En février, Evelyne Adam, créatrice des Kerterres et figure de l’écologie pratique en France, nous a quittés. Avec elle disparaît une femme qui a profondément marqué le mouvement des habitats écologiques et des modes de vie simples.
Toutefois, son œuvre continue d’inspirer. Car Evelyne Adam n’a pas seulement inventé une technique de construction.
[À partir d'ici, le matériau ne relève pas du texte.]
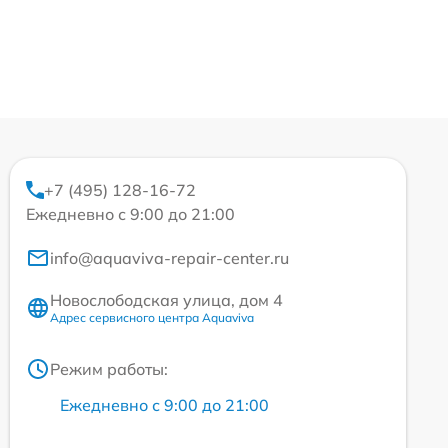
+7 (495) 128-16-72
Ежедневно с 9:00 до 21:00
info@aquaviva-repair-center.ru
Новослободская улица, дом 4
Адрес сервисного центра Aquaviva
Режим работы:
Ежедневно с 9:00 до 21:00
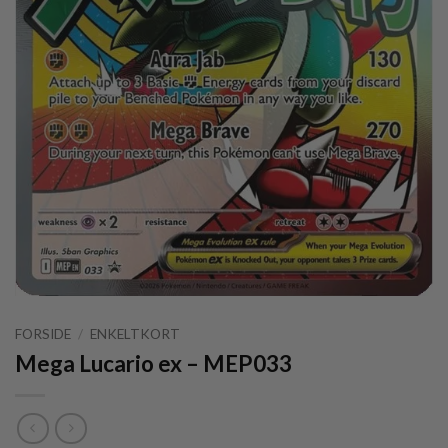
FORSIDE
/
ENKELTKORT
Mega Lucario ex – MEP033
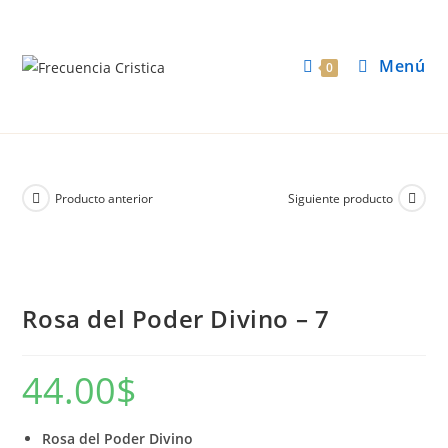
Menú
0
Producto anterior
Siguiente producto
Rosa del Poder Divino – 7
44.00
$
Rosa del Poder Divino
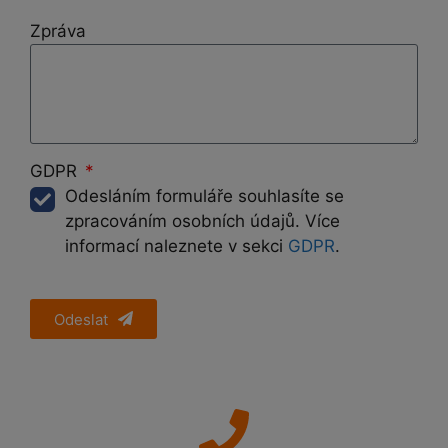
Zpráva
GDPR
Odesláním formuláře souhlasíte se
zpracováním osobních údajů. Více
informací naleznete v sekci
GDPR
.
Odeslat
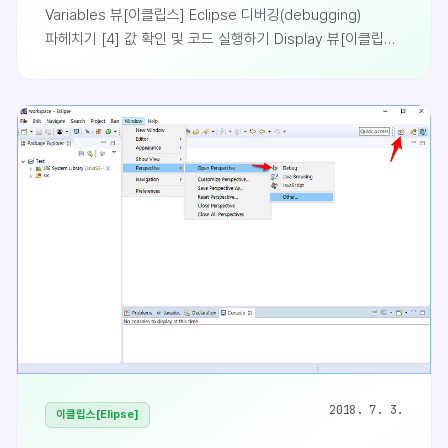
Variables 뷰[이클립스] Eclipse 디버깅(debugging)
파헤치기 [4] 값 확인 및 코드 실행하기 Display 뷰[이클립스]
Eclipse 디버깅(debugging) 파헤치기 [5] 디버깅시 코드
실행하기 Inspect 뷰Breakpoints(브레이크 포인트)
뷰브레이크 포인트 뷰를 이용하면 현재 어느 위치에 브레이크
포인트가 걸려있는지 알 수 있고 지정해둔 브레이크 포인트를
활성화 또는 비활성화 하는등의 관리가 가..
2018. 7. 3.
이클립스[Elipse]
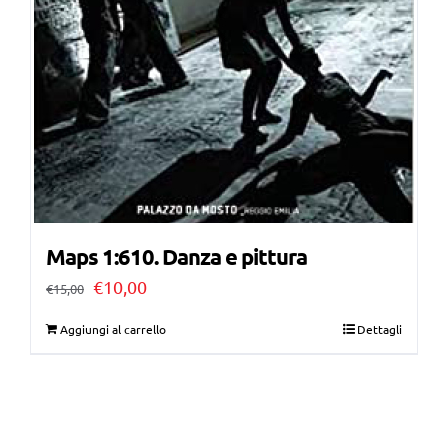
Maps 1:610. Danza e pittura
Il
Il
€
10,00
€
15,00
prezzo
prezzo
Aggiungi al carrello
Dettagli
originale
attuale
era:
è:
€15,00.
€10,00.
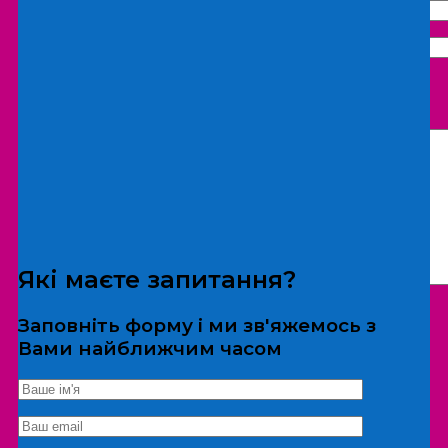
Що бажаєте замовити:
Екскурсія
Локація
Які маєте запитання?
Заповніть форму і ми зв'яжемось з
Вами найближчим часом
*Дані не передаються третім особам
Екскурсія/локація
Elle a proposé une vision du monde. Une vision où l’habitat respecte la terre, où l’humain retrouve sa place dans la nature et où chaque geste devient bonifiant pour le vivant.
Cet article rend hommage à son parcours, à son œuvre et à l’héritage qu’elle laisse à toutes celles et ceux qui souhaitent construire autrement.
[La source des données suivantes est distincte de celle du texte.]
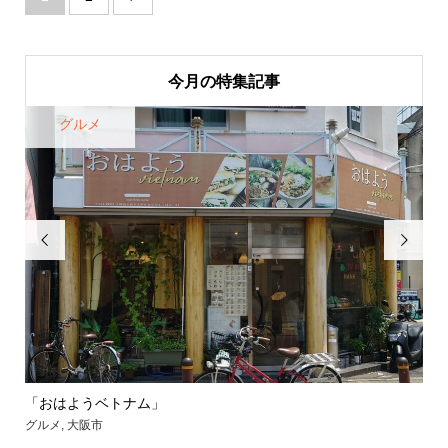
今月の特集記事
グルメ


「おはようベトナム」
【
グルメ
,
大阪市
グル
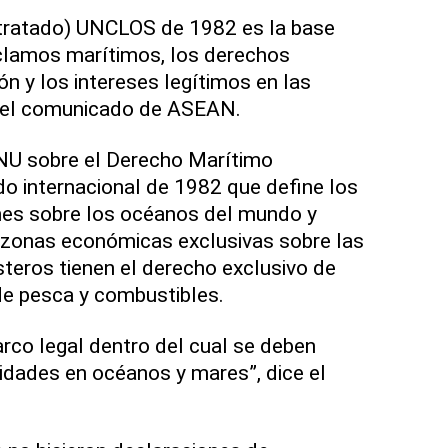
tratado) UNCLOS de 1982 es la base
eclamos marítimos, los derechos
ión y los intereses legítimos en las
o el comunicado de ASEAN.
NU sobre el Derecho Marítimo
o internacional de 1982 que define los
nes sobre los océanos del mundo y
zonas económicas exclusivas sobre las
teros tienen el derecho exclusivo de
de pesca y combustibles.
co legal dentro del cual se deben
vidades en océanos y mares”, dice el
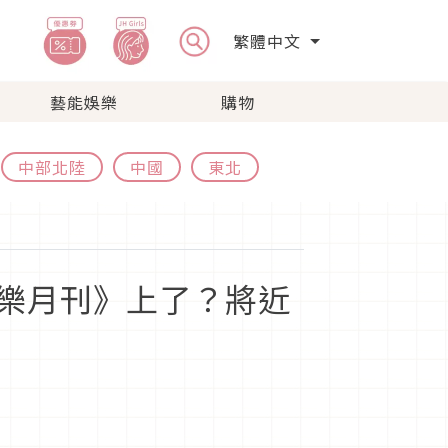
繁體中文
藝能娛樂
購物
中部北陸
中國
東北
樂月刊》上了？將近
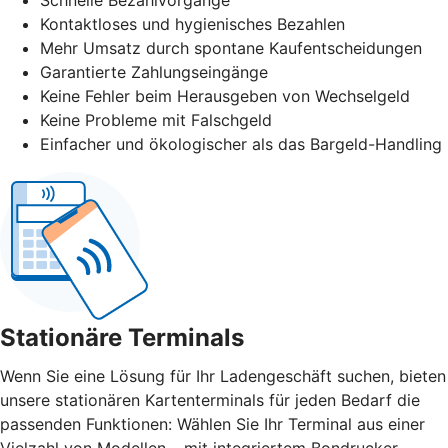
Kontaktloses und hygienisches Bezahlen
Mehr Umsatz durch spontane Kaufentscheidungen
Garantierte Zahlungseingänge
Keine Fehler beim Herausgeben von Wechselgeld
Keine Probleme mit Falschgeld
Einfacher und ökologischer als das Bargeld-Handling
Stationäre Terminals
Wenn Sie eine Lösung für Ihr Ladengeschäft suchen, bieten
unsere stationären Kartenterminals für jeden Bedarf die
passenden Funktionen: Wählen Sie Ihr Terminal aus einer
Vielzahl von Modellen – mit integriertem Bondrucker,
Evelyne Adam, une pionnière de l’écologie pratique
Evelyne Adam a consacré plus de trente ans à expérimenter une autre manière d’habiter la Terre. Elle a développé dans les années 1990 un concept simple et radical : la Kerterre, un petit habitat écologique construit à partir de matériaux naturels.
Son objectif ne consistait pas à créer une nouvelle mode architecturale. Elle voulait surtout réconcilier l’humain avec son environnement.
Elle répétait souvent que chacun devait trouver sa propre manière d’habiter la Terre. Car, selon elle, il existe autant de solutions que d’êtres humains.
Son travail repose donc sur trois idées simples :
- vivre avec la nature et non contre elle
- réduire son impact écologique
- construire avec des matériaux simples et locaux
Cette approche a touché des milliers de personnes. Car elle propose une alternative concrète au modèle dominant du béton et de l’urbanisation.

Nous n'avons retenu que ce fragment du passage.